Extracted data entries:
┏━━

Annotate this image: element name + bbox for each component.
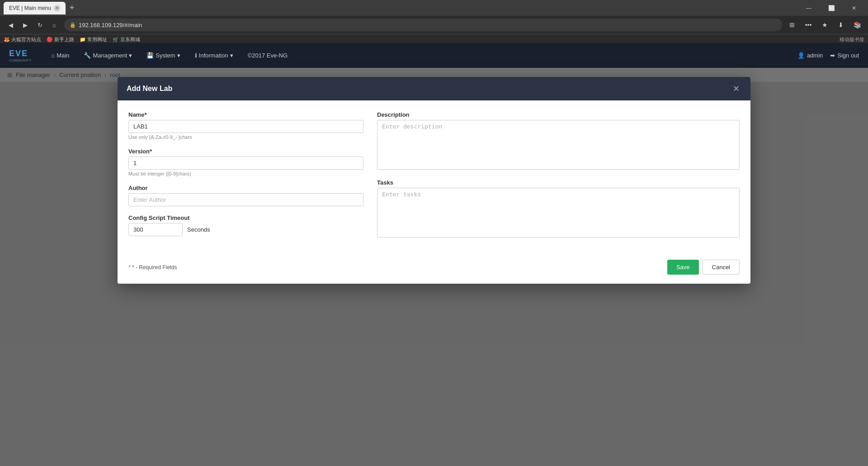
footer-actions: Save Cancel (667, 260, 740, 275)
maximize-button[interactable]: ⬜ (821, 0, 842, 16)
author-field-group: Author (128, 185, 363, 206)
more-icon[interactable]: ••• (802, 19, 815, 31)
signout-button[interactable]: ➡ Sign out (830, 52, 859, 59)
bookmark-jd[interactable]: 🛒 京东商城 (113, 36, 140, 43)
management-chevron-icon: ▾ (129, 52, 132, 59)
home-button[interactable]: ⌂ (48, 19, 61, 31)
modal-body: Name* Use only [A-Za-z0-9_- ]chars Versi… (118, 100, 750, 255)
version-field-group: Version* Must be interger ([0-9]chars) (128, 148, 363, 176)
config-timeout-group: Config Script Timeout Seconds (128, 214, 363, 236)
forward-button[interactable]: ▶ (19, 19, 32, 31)
url-text: 192.168.109.129/#/main (79, 22, 142, 29)
name-hint: Use only [A-Za-z0-9_- ]chars (128, 134, 363, 140)
description-label: Description (377, 111, 740, 118)
star-icon[interactable]: ★ (818, 19, 831, 31)
minimize-button[interactable]: — (798, 0, 819, 16)
form-right: Description Tasks (377, 111, 740, 244)
modal-overlay: Add New Lab ✕ Name* Use only [A-Za-z0-9_… (0, 68, 868, 466)
description-field-group: Description (377, 111, 740, 171)
new-tab-button[interactable]: + (66, 2, 78, 14)
add-new-lab-modal: Add New Lab ✕ Name* Use only [A-Za-z0-9_… (118, 77, 750, 284)
author-input[interactable] (128, 193, 363, 206)
home-nav-icon: ⌂ (51, 52, 55, 59)
tab-close-button[interactable]: ✕ (54, 5, 60, 11)
nav-management[interactable]: 🔧 Management ▾ (77, 48, 138, 62)
modal-header: Add New Lab ✕ (118, 77, 750, 100)
address-bar[interactable]: 🔒 192.168.109.129/#/main (64, 19, 782, 31)
management-nav-icon: 🔧 (84, 52, 91, 59)
required-fields-note: * * - Required Fields (128, 264, 177, 271)
name-label: Name* (128, 111, 363, 118)
close-window-button[interactable]: ✕ (844, 0, 864, 16)
required-prefix: * - (132, 264, 139, 271)
description-textarea[interactable] (377, 120, 740, 170)
bookmark-icon-4: 🛒 (113, 37, 119, 43)
bookmark-foxfire[interactable]: 🦊 火狐官方站点 (4, 36, 41, 43)
user-icon: 👤 (797, 52, 805, 59)
nav-information[interactable]: ℹ Information ▾ (189, 48, 240, 62)
bookmark-common[interactable]: 📁 常用网址 (80, 36, 107, 43)
required-star: * (128, 264, 131, 271)
version-input[interactable] (128, 157, 363, 170)
cancel-button[interactable]: Cancel (703, 260, 740, 275)
collections-icon[interactable]: 📚 (851, 19, 863, 31)
info-nav-icon: ℹ (195, 52, 197, 59)
tasks-label: Tasks (377, 179, 740, 186)
lock-icon: 🔒 (70, 22, 76, 28)
name-input[interactable] (128, 120, 363, 133)
version-hint: Must be interger ([0-9]chars) (128, 171, 363, 176)
nav-system[interactable]: 💾 System ▾ (140, 48, 186, 62)
nav-copyright: ©2017 Eve-NG (241, 48, 294, 62)
info-chevron-icon: ▾ (230, 52, 233, 59)
app-logo: EVE COMMUNITY (9, 49, 31, 62)
bookmark-icon: 🦊 (4, 37, 10, 43)
app-navbar: EVE COMMUNITY ⌂ Main 🔧 Management ▾ 💾 Sy… (0, 43, 868, 68)
qr-icon[interactable]: ⊞ (786, 19, 798, 31)
tab-title: EVE | Main menu (9, 5, 51, 11)
signout-icon: ➡ (830, 52, 835, 59)
nav-main[interactable]: ⌂ Main (45, 48, 75, 62)
config-label: Config Script Timeout (128, 214, 363, 221)
refresh-button[interactable]: ↻ (33, 19, 46, 31)
back-button[interactable]: ◀ (5, 19, 17, 31)
bookmark-icon-2: 🔴 (47, 37, 53, 43)
bookmark-icon-3: 📁 (80, 37, 86, 43)
page-content: ⊞ File manager › Current position › root… (0, 68, 868, 466)
modal-footer: * * - Required Fields Save Cancel (118, 255, 750, 284)
download-icon[interactable]: ⬇ (835, 19, 847, 31)
form-left: Name* Use only [A-Za-z0-9_- ]chars Versi… (128, 111, 363, 244)
mobile-bookmarks: 移动版书签 (840, 36, 864, 43)
name-field-group: Name* Use only [A-Za-z0-9_- ]chars (128, 111, 363, 140)
system-chevron-icon: ▾ (177, 52, 180, 59)
save-button[interactable]: Save (667, 260, 699, 275)
config-timeout-input[interactable] (128, 223, 183, 236)
version-label: Version* (128, 148, 363, 155)
tasks-textarea[interactable] (377, 188, 740, 238)
config-suffix: Seconds (187, 226, 210, 233)
author-label: Author (128, 185, 363, 191)
browser-tab[interactable]: EVE | Main menu ✕ (4, 2, 66, 14)
bookmark-newuser[interactable]: 🔴 新手上路 (47, 36, 74, 43)
system-nav-icon: 💾 (146, 52, 154, 59)
user-info: 👤 admin (797, 52, 823, 59)
modal-title: Add New Lab (127, 85, 172, 93)
required-text: Required Fields (139, 264, 177, 271)
tasks-field-group: Tasks (377, 179, 740, 239)
modal-close-button[interactable]: ✕ (731, 83, 741, 94)
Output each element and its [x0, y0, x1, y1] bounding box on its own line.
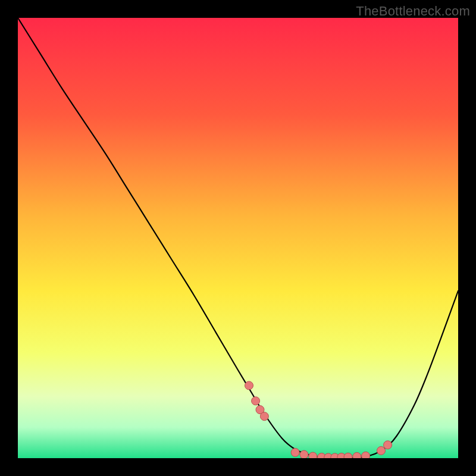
marker-point [252, 397, 260, 405]
marker-point [300, 450, 308, 458]
chart-frame: TheBottleneck.com [0, 0, 476, 476]
marker-point [377, 446, 386, 455]
watermark-text: TheBottleneck.com [356, 4, 470, 19]
marker-point [291, 448, 299, 456]
marker-point [309, 452, 317, 458]
marker-point [362, 452, 370, 458]
marker-point [384, 441, 392, 449]
gradient-background [18, 18, 458, 458]
marker-point [260, 412, 268, 421]
plot-area [18, 18, 458, 458]
marker-point [344, 453, 352, 458]
marker-point [353, 452, 361, 458]
chart-svg [18, 18, 458, 458]
marker-point [245, 381, 253, 390]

┗━━

- [Aim of the exercise] The entries above should be retyped exactly, minus any pictures.

- [Exercise response]
Annotate this image: element name + bbox for each component.
footer-actions: Save Cancel (667, 260, 740, 275)
maximize-button[interactable]: ⬜ (821, 0, 842, 16)
author-field-group: Author (128, 185, 363, 206)
more-icon[interactable]: ••• (802, 19, 815, 31)
signout-button[interactable]: ➡ Sign out (830, 52, 859, 59)
bookmark-jd[interactable]: 🛒 京东商城 (113, 36, 140, 43)
management-chevron-icon: ▾ (129, 52, 132, 59)
home-button[interactable]: ⌂ (48, 19, 61, 31)
modal-body: Name* Use only [A-Za-z0-9_- ]chars Versi… (118, 100, 750, 255)
version-field-group: Version* Must be interger ([0-9]chars) (128, 148, 363, 176)
config-timeout-group: Config Script Timeout Seconds (128, 214, 363, 236)
forward-button[interactable]: ▶ (19, 19, 32, 31)
url-text: 192.168.109.129/#/main (79, 22, 142, 29)
name-hint: Use only [A-Za-z0-9_- ]chars (128, 134, 363, 140)
description-label: Description (377, 111, 740, 118)
star-icon[interactable]: ★ (818, 19, 831, 31)
minimize-button[interactable]: — (798, 0, 819, 16)
form-right: Description Tasks (377, 111, 740, 244)
modal-overlay: Add New Lab ✕ Name* Use only [A-Za-z0-9_… (0, 68, 868, 466)
description-field-group: Description (377, 111, 740, 171)
new-tab-button[interactable]: + (66, 2, 78, 14)
add-new-lab-modal: Add New Lab ✕ Name* Use only [A-Za-z0-9_… (118, 77, 750, 284)
author-input[interactable] (128, 193, 363, 206)
home-nav-icon: ⌂ (51, 52, 55, 59)
tab-close-button[interactable]: ✕ (54, 5, 60, 11)
nav-management[interactable]: 🔧 Management ▾ (77, 48, 138, 62)
modal-header: Add New Lab ✕ (118, 77, 750, 100)
address-bar[interactable]: 🔒 192.168.109.129/#/main (64, 19, 782, 31)
management-nav-icon: 🔧 (84, 52, 91, 59)
required-fields-note: * * - Required Fields (128, 264, 177, 271)
name-label: Name* (128, 111, 363, 118)
close-window-button[interactable]: ✕ (844, 0, 864, 16)
required-prefix: * - (132, 264, 139, 271)
description-textarea[interactable] (377, 120, 740, 170)
bookmark-icon-4: 🛒 (113, 37, 119, 43)
bookmark-foxfire[interactable]: 🦊 火狐官方站点 (4, 36, 41, 43)
user-icon: 👤 (797, 52, 805, 59)
nav-information[interactable]: ℹ Information ▾ (189, 48, 240, 62)
bookmark-common[interactable]: 📁 常用网址 (80, 36, 107, 43)
required-star: * (128, 264, 131, 271)
version-input[interactable] (128, 157, 363, 170)
cancel-button[interactable]: Cancel (703, 260, 740, 275)
collections-icon[interactable]: 📚 (851, 19, 863, 31)
info-nav-icon: ℹ (195, 52, 197, 59)
tasks-label: Tasks (377, 179, 740, 186)
lock-icon: 🔒 (70, 22, 76, 28)
name-input[interactable] (128, 120, 363, 133)
version-hint: Must be interger ([0-9]chars) (128, 171, 363, 176)
nav-system[interactable]: 💾 System ▾ (140, 48, 186, 62)
nav-copyright: ©2017 Eve-NG (241, 48, 294, 62)
info-chevron-icon: ▾ (230, 52, 233, 59)
app-logo: EVE COMMUNITY (9, 49, 31, 62)
bookmark-icon: 🦊 (4, 37, 10, 43)
app-navbar: EVE COMMUNITY ⌂ Main 🔧 Management ▾ 💾 Sy… (0, 43, 868, 68)
qr-icon[interactable]: ⊞ (786, 19, 798, 31)
tab-title: EVE | Main menu (9, 5, 51, 11)
signout-icon: ➡ (830, 52, 835, 59)
nav-main[interactable]: ⌂ Main (45, 48, 75, 62)
config-label: Config Script Timeout (128, 214, 363, 221)
refresh-button[interactable]: ↻ (33, 19, 46, 31)
back-button[interactable]: ◀ (5, 19, 17, 31)
bookmark-icon-2: 🔴 (47, 37, 53, 43)
bookmark-icon-3: 📁 (80, 37, 86, 43)
page-content: ⊞ File manager › Current position › root… (0, 68, 868, 466)
modal-footer: * * - Required Fields Save Cancel (118, 255, 750, 284)
download-icon[interactable]: ⬇ (835, 19, 847, 31)
form-left: Name* Use only [A-Za-z0-9_- ]chars Versi… (128, 111, 363, 244)
mobile-bookmarks: 移动版书签 (840, 36, 864, 43)
name-field-group: Name* Use only [A-Za-z0-9_- ]chars (128, 111, 363, 140)
system-chevron-icon: ▾ (177, 52, 180, 59)
save-button[interactable]: Save (667, 260, 699, 275)
config-timeout-input[interactable] (128, 223, 183, 236)
version-label: Version* (128, 148, 363, 155)
tasks-textarea[interactable] (377, 188, 740, 238)
config-suffix: Seconds (187, 226, 210, 233)
author-label: Author (128, 185, 363, 191)
browser-tab[interactable]: EVE | Main menu ✕ (4, 2, 66, 14)
bookmark-newuser[interactable]: 🔴 新手上路 (47, 36, 74, 43)
system-nav-icon: 💾 (146, 52, 154, 59)
user-info: 👤 admin (797, 52, 823, 59)
modal-title: Add New Lab (127, 85, 172, 93)
required-text: Required Fields (139, 264, 177, 271)
tasks-field-group: Tasks (377, 179, 740, 239)
modal-close-button[interactable]: ✕ (731, 83, 741, 94)
Output each element and its [x0, y0, x1, y1] bounding box on its own line.
marker-point [252, 397, 260, 405]
marker-point [300, 450, 308, 458]
chart-frame: TheBottleneck.com [0, 0, 476, 476]
marker-point [377, 446, 386, 455]
watermark-text: TheBottleneck.com [356, 4, 470, 19]
marker-point [291, 448, 299, 456]
marker-point [309, 452, 317, 458]
marker-point [362, 452, 370, 458]
marker-point [384, 441, 392, 449]
gradient-background [18, 18, 458, 458]
marker-point [260, 412, 268, 421]
plot-area [18, 18, 458, 458]
marker-point [344, 453, 352, 458]
marker-point [353, 452, 361, 458]
chart-svg [18, 18, 458, 458]
marker-point [245, 381, 253, 390]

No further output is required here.